Some notes as I am working on setting up monitoring of some servers.
Pingdom - External active monitoring of availability of various services (ping, http, etc.) including transactions.
The world of StatsD
StatsD is a combination of a number of services and protocols.
- StatsD client (talking in UDP to the dameon)
- StatsD dameon (talking in batches with the data aggregator)
- Data aggregator (some kind of a database)
- Graphing service (used the data in the aggregator)
Data points can be supplied by our application. These use the StatsD client library available in most of the programming languages. They can also be supplied by tools related to our application. (e.g. the tools used to deploy a new version.) There can be also some generic data collector that collects generic server-related data. (e.g. CPU load, memory usage, disk usage).
The data points are sent by the StatsD clients to the StatsD daemon that usually runs on the same machine via UDP. That means the data collection has minimal impact on our service and even if the daemon is down, it does not impact our service. Just the logging data is lost.
There are several StatsD daemon implementations.
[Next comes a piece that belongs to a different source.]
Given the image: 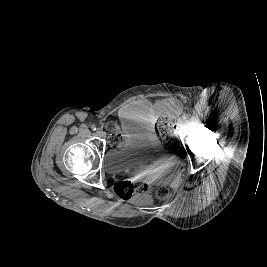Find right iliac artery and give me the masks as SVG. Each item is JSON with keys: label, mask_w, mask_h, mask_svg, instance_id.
<instances>
[{"label": "right iliac artery", "mask_w": 267, "mask_h": 267, "mask_svg": "<svg viewBox=\"0 0 267 267\" xmlns=\"http://www.w3.org/2000/svg\"><path fill=\"white\" fill-rule=\"evenodd\" d=\"M91 129L95 131L96 130V126L95 125H92L91 126Z\"/></svg>", "instance_id": "1"}]
</instances>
Apparently the one by Etsy is the most popular.
There are several Data aggregators and Graphings tools (StatsD Backends)
DataDog is an integrated service providing both data aggregation, graphs and integration with lots of other tools and services.
Plain database backends (MySQL, InfluxDB, MongoDB) ?
Metric types used in StatsD
- count (incr, decr) (e.g. every request)
- amount (e.g. elapsed time)
- Collectd to collect statistics and save in RDDTool or send to a StatsD data collector. (without the need for a StatsD daemon)
- Grafana to display graphs
- Munin - Practical resource monitoring with Munin
- collecting data with Carbon daemon